Some observers might point to Berhalter building a technical side that prized possession and created chances through it during his time as coach of the Columbus Crew, but the international level of the game is not the same as the club level. Berhalter will not be able to go and get a Federico Higuain or Harrison Afful from the open market, but rather will have to train his players to learn to play a style that is largely alien to them.
“The idea is that we’re an attacking-based team that wants to create goal-scoring opportunities by disorganizing the opponent,” said Berhalter. “We’ll do that in a number of different ways. What I’d say is that consistently over my time at Columbus we’ve done it through build up where we start with the ball at the back, the team tries to press us and we play through to try to create goal-scoring opportunities. We are making the field big.
“Another way to do that is to use pressure. whether we start in the mid-block or move into high pressure to force turnovers and win the ball and immediately create goal scoring opportunities.”
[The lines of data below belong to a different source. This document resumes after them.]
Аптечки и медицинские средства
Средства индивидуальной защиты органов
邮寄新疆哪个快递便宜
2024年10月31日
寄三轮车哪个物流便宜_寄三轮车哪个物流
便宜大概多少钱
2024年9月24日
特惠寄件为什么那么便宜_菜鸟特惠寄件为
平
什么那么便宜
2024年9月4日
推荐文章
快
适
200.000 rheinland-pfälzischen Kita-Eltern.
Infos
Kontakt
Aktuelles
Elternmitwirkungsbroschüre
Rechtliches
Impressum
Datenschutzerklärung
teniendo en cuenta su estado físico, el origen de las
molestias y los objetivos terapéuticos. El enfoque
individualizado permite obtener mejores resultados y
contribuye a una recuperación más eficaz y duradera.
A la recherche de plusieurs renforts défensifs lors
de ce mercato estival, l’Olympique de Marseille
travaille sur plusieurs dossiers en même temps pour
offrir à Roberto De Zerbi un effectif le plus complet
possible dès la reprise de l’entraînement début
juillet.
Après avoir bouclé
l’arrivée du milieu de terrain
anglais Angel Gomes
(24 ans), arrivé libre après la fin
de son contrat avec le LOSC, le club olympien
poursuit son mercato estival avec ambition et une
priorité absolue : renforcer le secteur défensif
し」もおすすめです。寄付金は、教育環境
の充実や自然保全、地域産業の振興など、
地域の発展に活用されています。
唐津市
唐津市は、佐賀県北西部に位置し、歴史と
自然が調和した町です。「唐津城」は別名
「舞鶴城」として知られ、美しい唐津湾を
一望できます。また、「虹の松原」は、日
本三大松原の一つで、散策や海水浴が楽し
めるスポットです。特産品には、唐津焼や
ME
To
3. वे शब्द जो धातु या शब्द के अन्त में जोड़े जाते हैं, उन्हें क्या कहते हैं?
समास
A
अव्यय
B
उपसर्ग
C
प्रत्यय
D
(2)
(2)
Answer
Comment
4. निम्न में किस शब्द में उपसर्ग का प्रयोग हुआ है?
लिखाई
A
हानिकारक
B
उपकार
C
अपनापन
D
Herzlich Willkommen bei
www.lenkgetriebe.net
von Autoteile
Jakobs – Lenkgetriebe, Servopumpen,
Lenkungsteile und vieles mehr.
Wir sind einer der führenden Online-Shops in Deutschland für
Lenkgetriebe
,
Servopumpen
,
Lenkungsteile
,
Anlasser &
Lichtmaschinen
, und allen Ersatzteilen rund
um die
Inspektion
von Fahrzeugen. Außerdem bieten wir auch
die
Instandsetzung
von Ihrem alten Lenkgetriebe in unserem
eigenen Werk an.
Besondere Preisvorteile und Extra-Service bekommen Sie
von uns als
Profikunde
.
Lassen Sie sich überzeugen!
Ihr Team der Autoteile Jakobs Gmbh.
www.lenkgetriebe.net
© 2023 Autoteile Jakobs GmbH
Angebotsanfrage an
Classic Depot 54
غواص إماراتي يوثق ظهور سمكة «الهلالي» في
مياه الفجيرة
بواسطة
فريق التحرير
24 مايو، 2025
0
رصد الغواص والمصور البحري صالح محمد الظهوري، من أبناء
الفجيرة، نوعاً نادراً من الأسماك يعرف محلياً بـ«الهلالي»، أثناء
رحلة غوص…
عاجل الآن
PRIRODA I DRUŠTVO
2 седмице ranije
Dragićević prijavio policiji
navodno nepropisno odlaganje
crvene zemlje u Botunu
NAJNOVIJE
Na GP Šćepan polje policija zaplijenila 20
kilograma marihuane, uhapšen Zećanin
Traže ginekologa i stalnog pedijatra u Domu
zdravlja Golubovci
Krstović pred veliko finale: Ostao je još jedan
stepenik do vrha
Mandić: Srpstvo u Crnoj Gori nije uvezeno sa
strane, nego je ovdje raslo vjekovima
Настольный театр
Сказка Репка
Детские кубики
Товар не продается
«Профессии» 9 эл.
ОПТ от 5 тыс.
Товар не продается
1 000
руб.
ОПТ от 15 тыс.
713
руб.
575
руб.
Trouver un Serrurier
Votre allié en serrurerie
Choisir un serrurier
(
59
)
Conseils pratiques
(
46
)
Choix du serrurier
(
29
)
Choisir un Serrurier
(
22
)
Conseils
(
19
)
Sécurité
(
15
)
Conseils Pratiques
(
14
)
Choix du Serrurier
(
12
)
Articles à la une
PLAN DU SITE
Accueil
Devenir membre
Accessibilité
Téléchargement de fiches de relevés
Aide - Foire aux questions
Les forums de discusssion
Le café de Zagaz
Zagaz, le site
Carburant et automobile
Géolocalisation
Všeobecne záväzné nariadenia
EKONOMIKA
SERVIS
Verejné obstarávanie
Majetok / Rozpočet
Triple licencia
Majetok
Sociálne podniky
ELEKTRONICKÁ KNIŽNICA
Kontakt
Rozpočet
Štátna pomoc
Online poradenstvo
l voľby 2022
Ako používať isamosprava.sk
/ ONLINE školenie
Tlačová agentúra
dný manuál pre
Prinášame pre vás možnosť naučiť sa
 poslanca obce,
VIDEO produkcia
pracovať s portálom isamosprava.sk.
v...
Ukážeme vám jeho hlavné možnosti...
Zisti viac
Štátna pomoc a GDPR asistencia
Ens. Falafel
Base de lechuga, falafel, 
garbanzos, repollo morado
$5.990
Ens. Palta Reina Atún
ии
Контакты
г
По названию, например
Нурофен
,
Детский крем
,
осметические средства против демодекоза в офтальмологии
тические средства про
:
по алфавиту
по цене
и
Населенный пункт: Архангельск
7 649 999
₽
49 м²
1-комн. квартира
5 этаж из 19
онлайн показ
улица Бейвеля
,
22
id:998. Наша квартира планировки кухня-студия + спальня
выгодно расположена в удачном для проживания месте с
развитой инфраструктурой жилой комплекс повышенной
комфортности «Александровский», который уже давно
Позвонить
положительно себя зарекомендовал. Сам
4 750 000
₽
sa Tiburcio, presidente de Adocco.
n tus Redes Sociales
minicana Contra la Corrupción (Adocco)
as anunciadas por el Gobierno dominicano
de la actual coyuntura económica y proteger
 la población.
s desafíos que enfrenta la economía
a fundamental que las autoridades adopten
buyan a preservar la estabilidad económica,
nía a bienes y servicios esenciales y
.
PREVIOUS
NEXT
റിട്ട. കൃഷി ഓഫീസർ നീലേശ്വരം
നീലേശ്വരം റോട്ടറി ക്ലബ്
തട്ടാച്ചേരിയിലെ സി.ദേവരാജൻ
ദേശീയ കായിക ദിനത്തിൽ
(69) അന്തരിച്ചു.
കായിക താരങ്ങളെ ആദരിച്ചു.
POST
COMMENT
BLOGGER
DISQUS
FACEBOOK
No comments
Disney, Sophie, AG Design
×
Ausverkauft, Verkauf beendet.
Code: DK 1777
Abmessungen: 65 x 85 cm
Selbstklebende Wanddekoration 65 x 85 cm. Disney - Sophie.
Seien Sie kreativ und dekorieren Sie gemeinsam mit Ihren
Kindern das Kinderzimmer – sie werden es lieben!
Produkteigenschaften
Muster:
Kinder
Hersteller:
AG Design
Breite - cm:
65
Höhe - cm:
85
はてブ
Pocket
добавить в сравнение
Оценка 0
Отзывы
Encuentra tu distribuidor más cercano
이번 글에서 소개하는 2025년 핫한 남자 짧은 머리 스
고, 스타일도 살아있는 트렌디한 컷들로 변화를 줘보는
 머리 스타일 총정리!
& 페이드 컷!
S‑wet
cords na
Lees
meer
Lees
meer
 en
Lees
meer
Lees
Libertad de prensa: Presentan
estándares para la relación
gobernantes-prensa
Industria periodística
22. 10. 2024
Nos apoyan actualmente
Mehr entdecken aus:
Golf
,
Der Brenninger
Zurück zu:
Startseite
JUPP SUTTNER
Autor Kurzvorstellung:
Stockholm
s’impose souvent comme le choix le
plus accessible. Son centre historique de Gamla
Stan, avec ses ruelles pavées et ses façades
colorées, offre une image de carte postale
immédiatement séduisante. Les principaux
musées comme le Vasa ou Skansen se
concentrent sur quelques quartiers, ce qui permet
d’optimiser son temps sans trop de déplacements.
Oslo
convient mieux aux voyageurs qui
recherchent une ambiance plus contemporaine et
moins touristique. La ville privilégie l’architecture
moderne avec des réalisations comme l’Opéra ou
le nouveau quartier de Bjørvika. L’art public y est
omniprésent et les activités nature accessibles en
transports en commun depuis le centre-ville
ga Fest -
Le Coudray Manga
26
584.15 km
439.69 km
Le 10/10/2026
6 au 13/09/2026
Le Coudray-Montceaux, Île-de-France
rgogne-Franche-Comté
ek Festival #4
What’s more is that Berhalter will not have much time to introduce and work on things before playing games of importance. Yes, the USMNT has two winter friendlies scheduled, but he will not be able to pick many, if any, of the foreign-based Americans for those matches because the games fall outside of FIFA’s international calendar. Berhalter will only have two games during the March window and likely two to three more friendlies in late May/early June to really work with his full-strength side before competing in the CONCACAF Gold Cup, which begins on June 15.
Berhalter may ultimately come to the conclusion that the players he has at his disposal do not fit his preferred way of playing and adjust accordingly. However, if he can get the players to play a more exciting, aggressive, and technical game then the U.S. might start consistently winning games again as well as winning back the fans.